Required action
Each line of the data below between the one containing "de différents documents sous" and the one containing "静的フィールドの設定方法", both included, is to be repeated exactly. Please omit pictures.

(Stored data entries)

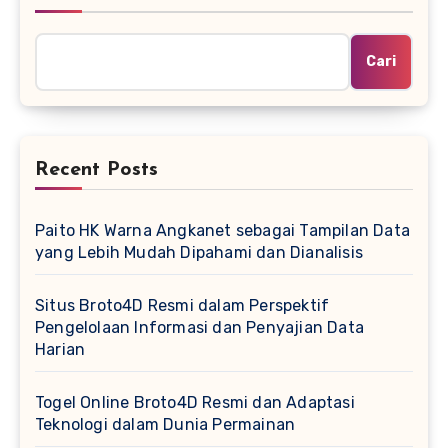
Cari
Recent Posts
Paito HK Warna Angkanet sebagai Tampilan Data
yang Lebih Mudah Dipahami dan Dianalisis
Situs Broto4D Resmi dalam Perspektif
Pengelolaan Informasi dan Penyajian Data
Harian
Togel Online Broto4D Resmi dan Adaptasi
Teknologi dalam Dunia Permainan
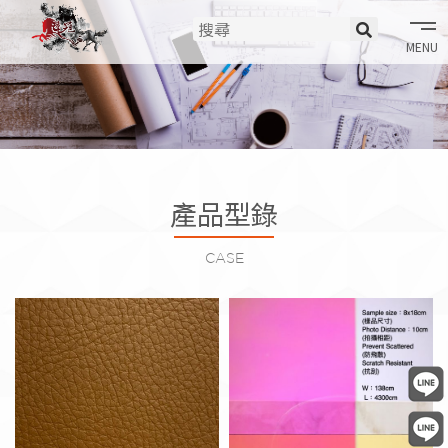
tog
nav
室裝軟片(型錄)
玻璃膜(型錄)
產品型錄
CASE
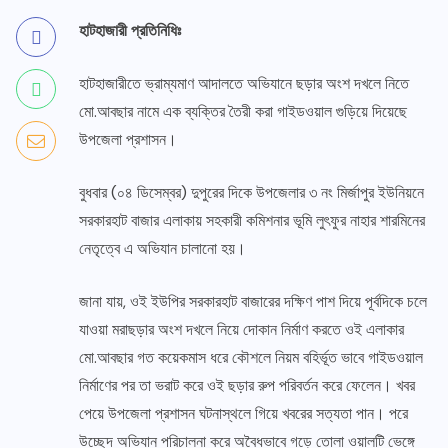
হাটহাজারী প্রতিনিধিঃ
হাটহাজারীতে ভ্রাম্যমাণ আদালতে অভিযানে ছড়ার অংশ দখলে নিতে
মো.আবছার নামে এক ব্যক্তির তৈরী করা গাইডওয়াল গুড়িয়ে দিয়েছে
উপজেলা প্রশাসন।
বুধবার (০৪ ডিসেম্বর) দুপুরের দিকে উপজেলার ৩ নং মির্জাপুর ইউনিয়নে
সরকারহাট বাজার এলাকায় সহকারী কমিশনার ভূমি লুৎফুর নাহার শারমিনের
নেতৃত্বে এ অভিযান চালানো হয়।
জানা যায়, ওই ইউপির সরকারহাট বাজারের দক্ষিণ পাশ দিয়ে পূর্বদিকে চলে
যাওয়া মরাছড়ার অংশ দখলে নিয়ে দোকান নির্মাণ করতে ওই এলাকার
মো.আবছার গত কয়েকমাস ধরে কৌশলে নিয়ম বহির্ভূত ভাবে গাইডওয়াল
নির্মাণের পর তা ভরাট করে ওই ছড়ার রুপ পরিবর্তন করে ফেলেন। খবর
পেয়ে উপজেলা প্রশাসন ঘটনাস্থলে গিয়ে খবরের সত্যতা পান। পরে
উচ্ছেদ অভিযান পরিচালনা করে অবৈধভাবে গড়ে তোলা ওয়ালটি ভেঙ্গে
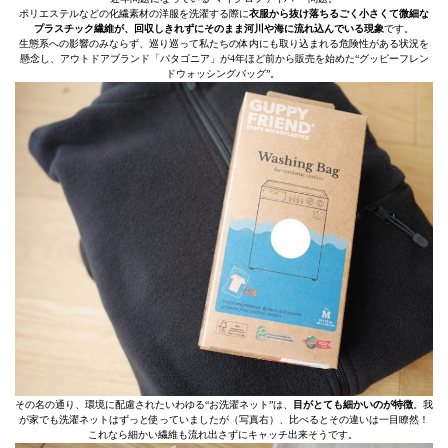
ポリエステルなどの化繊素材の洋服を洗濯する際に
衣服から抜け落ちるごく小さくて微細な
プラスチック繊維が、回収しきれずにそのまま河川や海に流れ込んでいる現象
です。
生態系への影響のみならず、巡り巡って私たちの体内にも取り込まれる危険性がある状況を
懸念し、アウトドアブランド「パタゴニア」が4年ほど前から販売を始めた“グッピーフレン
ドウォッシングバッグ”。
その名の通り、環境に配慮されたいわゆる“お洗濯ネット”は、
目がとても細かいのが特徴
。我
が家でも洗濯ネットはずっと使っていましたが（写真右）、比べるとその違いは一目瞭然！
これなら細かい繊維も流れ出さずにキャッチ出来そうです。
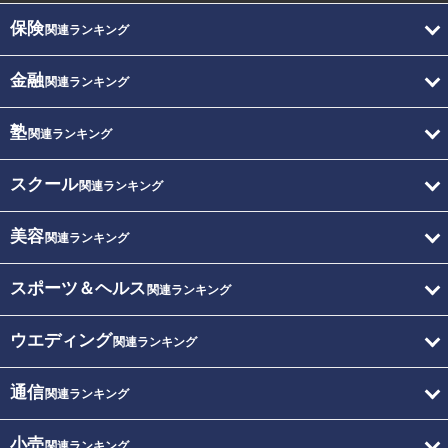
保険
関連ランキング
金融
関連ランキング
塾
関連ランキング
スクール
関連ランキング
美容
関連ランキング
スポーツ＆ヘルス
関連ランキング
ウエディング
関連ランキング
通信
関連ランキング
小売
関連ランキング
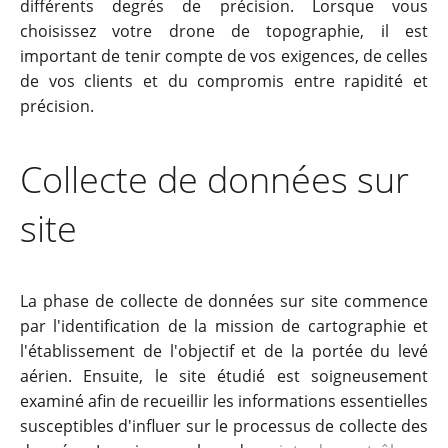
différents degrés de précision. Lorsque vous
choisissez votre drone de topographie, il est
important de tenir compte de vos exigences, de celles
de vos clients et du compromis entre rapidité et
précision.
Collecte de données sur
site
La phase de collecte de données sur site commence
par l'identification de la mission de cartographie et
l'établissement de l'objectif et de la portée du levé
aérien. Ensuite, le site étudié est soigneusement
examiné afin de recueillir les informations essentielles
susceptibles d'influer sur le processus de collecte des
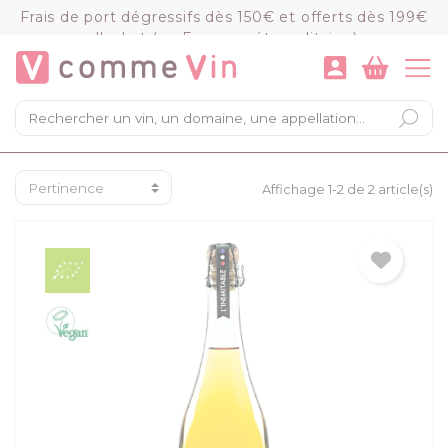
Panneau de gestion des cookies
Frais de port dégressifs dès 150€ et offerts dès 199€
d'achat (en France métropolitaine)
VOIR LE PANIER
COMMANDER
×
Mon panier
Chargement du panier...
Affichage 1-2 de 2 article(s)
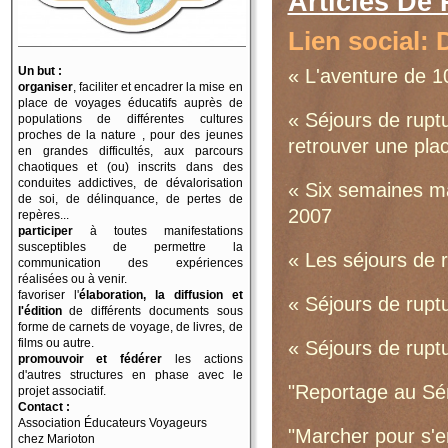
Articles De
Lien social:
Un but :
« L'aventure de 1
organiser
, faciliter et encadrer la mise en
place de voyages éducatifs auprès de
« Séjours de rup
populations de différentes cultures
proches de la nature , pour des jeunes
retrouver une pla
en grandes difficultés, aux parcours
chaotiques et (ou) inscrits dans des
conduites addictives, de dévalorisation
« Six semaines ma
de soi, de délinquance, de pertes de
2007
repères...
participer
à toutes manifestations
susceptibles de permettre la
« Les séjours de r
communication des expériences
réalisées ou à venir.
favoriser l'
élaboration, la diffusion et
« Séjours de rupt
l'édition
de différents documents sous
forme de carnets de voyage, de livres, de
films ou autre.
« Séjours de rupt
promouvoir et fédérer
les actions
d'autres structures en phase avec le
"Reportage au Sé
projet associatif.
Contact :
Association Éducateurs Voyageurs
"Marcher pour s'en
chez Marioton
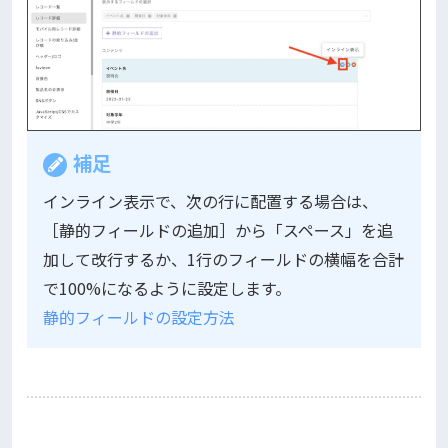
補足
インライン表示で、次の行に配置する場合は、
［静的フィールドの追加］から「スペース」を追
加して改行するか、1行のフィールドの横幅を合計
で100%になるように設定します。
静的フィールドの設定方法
---
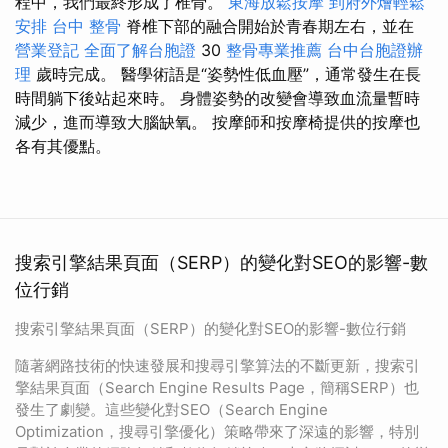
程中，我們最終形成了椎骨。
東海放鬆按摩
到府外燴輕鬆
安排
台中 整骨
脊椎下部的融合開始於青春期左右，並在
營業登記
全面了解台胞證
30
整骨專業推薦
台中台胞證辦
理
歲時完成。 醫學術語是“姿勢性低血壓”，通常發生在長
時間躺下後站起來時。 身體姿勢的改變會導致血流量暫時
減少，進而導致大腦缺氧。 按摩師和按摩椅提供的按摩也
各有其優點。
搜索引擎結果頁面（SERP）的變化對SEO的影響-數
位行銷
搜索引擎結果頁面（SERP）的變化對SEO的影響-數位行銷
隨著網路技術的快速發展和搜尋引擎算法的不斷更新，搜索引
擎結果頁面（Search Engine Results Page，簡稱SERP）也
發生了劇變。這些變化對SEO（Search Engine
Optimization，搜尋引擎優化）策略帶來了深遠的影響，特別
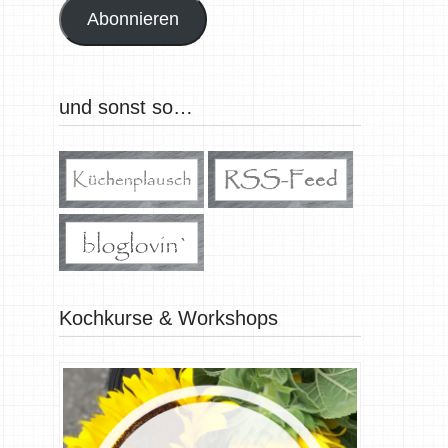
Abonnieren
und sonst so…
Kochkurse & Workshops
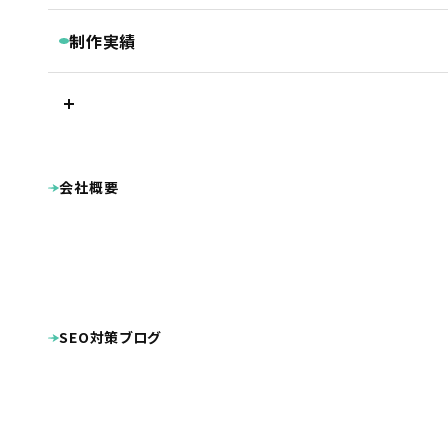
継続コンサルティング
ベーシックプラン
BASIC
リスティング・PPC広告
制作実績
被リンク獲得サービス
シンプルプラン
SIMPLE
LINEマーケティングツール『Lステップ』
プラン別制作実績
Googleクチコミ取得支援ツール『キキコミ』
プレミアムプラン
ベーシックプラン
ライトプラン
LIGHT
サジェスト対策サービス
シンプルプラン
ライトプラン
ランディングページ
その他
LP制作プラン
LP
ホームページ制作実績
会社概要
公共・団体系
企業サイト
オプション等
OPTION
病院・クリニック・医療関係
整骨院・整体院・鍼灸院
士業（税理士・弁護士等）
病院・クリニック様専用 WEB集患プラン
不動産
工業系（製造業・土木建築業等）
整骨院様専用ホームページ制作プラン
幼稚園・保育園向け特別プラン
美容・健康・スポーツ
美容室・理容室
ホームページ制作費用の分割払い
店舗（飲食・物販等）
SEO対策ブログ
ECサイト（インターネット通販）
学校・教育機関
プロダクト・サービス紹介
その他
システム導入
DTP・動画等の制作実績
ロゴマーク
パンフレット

Your response
de différents documents sous
forme de carnets de voyage, de livres, de
films ou autre.
« Séjours de rupt
promouvoir et fédérer
les actions
d'autres structures en phase avec le
"Reportage au Sé
projet associatif.
Contact :
Association Éducateurs Voyageurs
"Marcher pour s'en
chez Marioton
補足
インライン表示で、次の行に配置する場合は、
［静的フィールドの追加］から「スペース」を追
加して改行するか、1行のフィールドの横幅を合計
で100%になるように設定します。
静的フィールドの設定方法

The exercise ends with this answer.